*** Material shown Section Begins ***

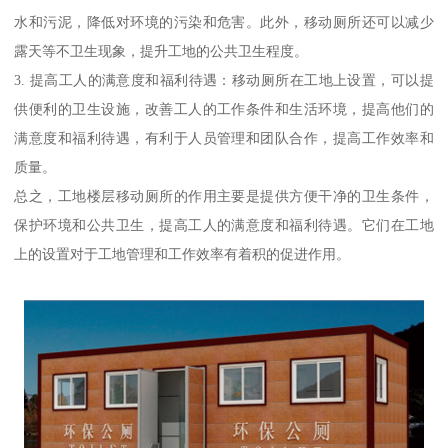
水和污泥，降低对环境的污染和危害。此外，移动厕所还可以减少
露天等不卫生现象，提升工地的公共卫生程度。
3. 提高工人的满意度和福利待遇：移动厕所在工地上设置，可以提
供便利的卫生设施，改善工人的工作条件和生活环境，提高他们的
满意度和福利待遇，有利于人员管理和团队合作，提高工作效率和
质量。
总之，工地楼层移动厕所的作用主要是提供方便干净的卫生条件，
保护环境和公共卫生，提高工人的满意度和福利待遇。它们在工地
上的设置对于工地管理和工作效率有着积的促进作用。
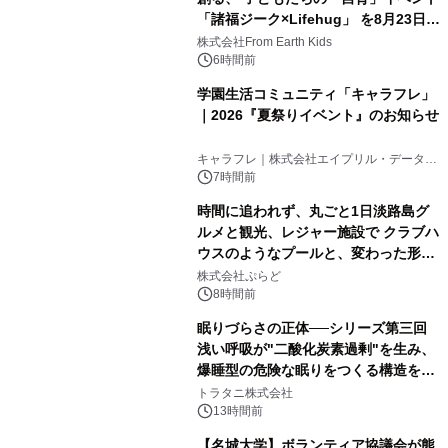
「諸福ジーク×Lifehug」 を8月23日
(日)開催
株式会社From Earth Kids
6時間前
学園生活コミュニティ「キャラフレ」
｜2026『夏祭りイベント』のお知らせ
キャラフレ｜株式会社エイプリル・データ・
デザインズ
7時間前
時間に追われず、丸ごと1日淡路島グ
ルメと観光、レジャー施設で クラブハ
ウスのようなプールと、変わった形の
サウナも 「THE BOXY AWAJI」のお
株式会社ぷらど
得な素泊まり連泊プランで
8時間前
眠りづらさの正体──シリーズ第三回
浅い呼吸が"二酸化炭素過剰"を生み、
爆睡型の危険な眠りをつくる構造を解
説
トラタニ株式会社
13時間前
【名城大学】ボランティア協議会が熊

*** Material shown Section Ends ***

• _Exercise goal_
For the string "提高工人的满意度和福利待遇", filter the data and copy out each line where it occurs.

• _Written answer_
3. 提高工人的满意度和福利待遇：移动厕所在工地上设置，可以提
保护环境和公共卫生，提高工人的满意度和福利待遇。它们在工地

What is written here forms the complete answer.